I plod my own path
Navtej Johar is a Bharatanatyam exponent and a choreographer, whose work is unique in that it freely traverses between the traditional and the avant-garde. Trained in Bharatanatyam at Rukmini Devi Arundale's
Kalakshetra, at Chennai, and with Leela Samson at the Shriram Bharatiya Kala Kendra, New Delhi, he later studied at the Department of Performance Studies, New York University. He has collaborated with composers Stephen Rush, Shubha
Mudgal, installation artist Sheeba Chachi, and has also acted in films by Deepa Mehta and Sabiha
Navtej Singh Johar
A long time student and practitioner of yoga, Johar trained in Patanjali yoga at the Krishnamacharya Yoga Mandiram, Chennai, under the guidance of T K V Desikachar. A yoga teacher since 1985, Johar's approach is fluid and adaptable as he freely merges asana, pranayama, visualization, meditation and Vedic chanting. Navtej founded Studio Abhyas in New Delhi in 2001. In 2004, he started the Abhyas Trust: a non profit organization dedicated to yoga, dance, urban design and the care of stray animals.
Kushwant Singh called you “the dancing sardar.” What motivated you to learn Bharatanatyam, that too not at Delhi, but at Kalakshetra, Chennai?
You know labels like these are extremely complex and loaded; it is something akin to becoming the “black-President.” The ostensible mutual exclusivity of the two categories is socially imposed, and it has little to do with the person who happens to get into that odd pair of mismatching shoes. All I know is that I am a bearded Sikh, and I am a dancer, and I am very OK at being that!
I think it was in 1978 that I saw a performance by Padma Subrahmanyam, it would have been Krishnaya Tubhyam Namaha, I think. I was mesmerized, I’d never seen anything like that in my life. I loved it and was instantly hooked. I wanted to become “that,” learn “that,” and I also had a distinct sense that I would be able to do “that” well. So, the decision to become a Bharatanatyam dancer was almost instantaneous and actually very simple. I knew that I would have a lot of explaining to do to my family and even friends, but that did not seem like a deterrent.
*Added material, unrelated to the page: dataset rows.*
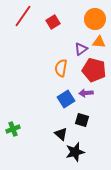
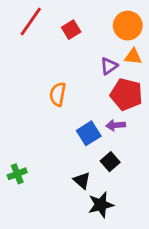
orange semicircle: (61, 68) -> (58, 94), moved
black square: (82, 120) -> (110, 162), turned 32

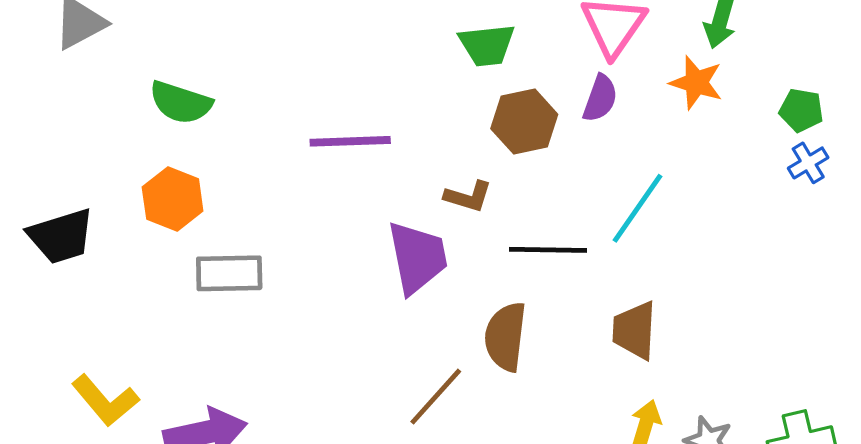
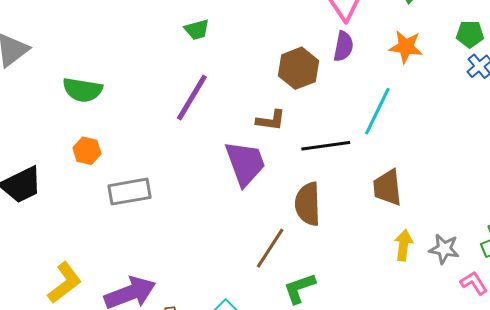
green trapezoid: (487, 45) -> (197, 30), moved, size x0.7
orange star: (696, 83) -> (406, 47), moved
purple line: (350, 141) -> (192, 97), turned -48
orange hexagon: (173, 199) -> (87, 151), size x0.7
yellow L-shape: (105, 400) -> (65, 283), turned -78

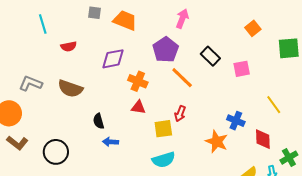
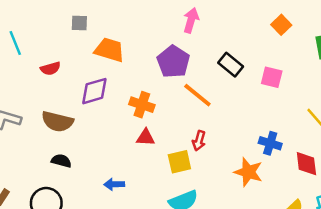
orange trapezoid: (125, 20) -> (109, 50), moved
purple diamond: (113, 59) -> (94, 91), moved
pink square: (242, 69) -> (272, 77), turned 30
black semicircle: (99, 121) -> (61, 161), moved, turned 126

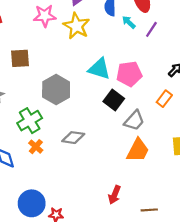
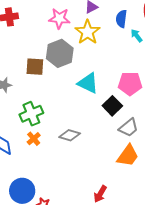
brown square: (20, 58) -> (35, 67), moved
cyan triangle: (99, 69) -> (88, 83), moved
gray hexagon: (56, 90) -> (60, 53), moved

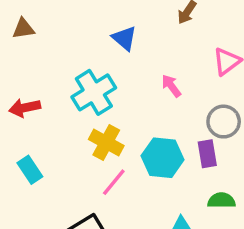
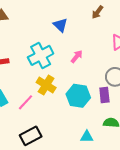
pink arrow: (171, 86) -> (77, 57), moved, turned 72
pink line: (114, 182) -> (26, 102), moved

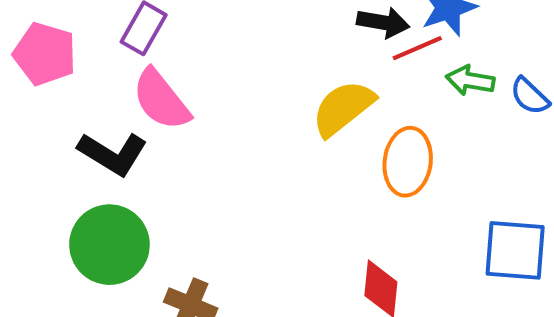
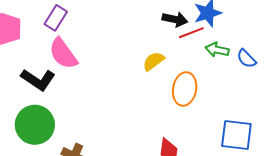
yellow semicircle: (343, 108) -> (153, 61), size x0.7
I first went to Delhi in search of a guru. I had no clue about where or how to go about it. The first person I was directed to was Guru Nana Kasar at Triveni. He was a lovely man and invited me to watch his dance classes but he remained non-committal, perhaps he was unsure of me. In the meanwhile, my friend Ira Pande told me about Kalakshetra, so I hopped on to the next Tamil Nadu Express to come to Madras to see the place for myself. It was June and very hot. I remember arriving at Madras Central with very little money in my pocket, it was raining! I was later told that that marked an auspicious beginning. I sat and had a very leisurely breakfast at the station wondering where to go and what to do because I had no contacts at all in the city. I was directed to a youth hostel at Egmore, and then guided to a bus stop from where I could take the bus to a place called Thi-ru-van-mi-yur. I had to perforce break the name of this place down to its syllables in order to be able to ask for the correct bus. My ride in bus number 23-A was full of hope, joy and expectation. I was already falling in love with this city, and I had heard and by now even read so much about Kalakshetra. I arrived, the school was closed for the summer; I met with Mr. Sethurama Iyer in the front office and was permitted to see the premises. That was the turning point in my life. I knew that I would have to search no more; this was where I wanted to be. It was love at first sight and the romance was complete: the thatched roofs, the lily ponds, the sonorous sound of the waves, the banyan tree, and most of all, the veena cottage. I spent the entire afternoon there, it felt like a dreamy mix of a dream-come-true, fantasy and even some kind of nostalgia. I felt I had come home to a place where I belonged and had imagined to be at all my life. That is how I decided to study Bharatanatyam at Kalakshetra.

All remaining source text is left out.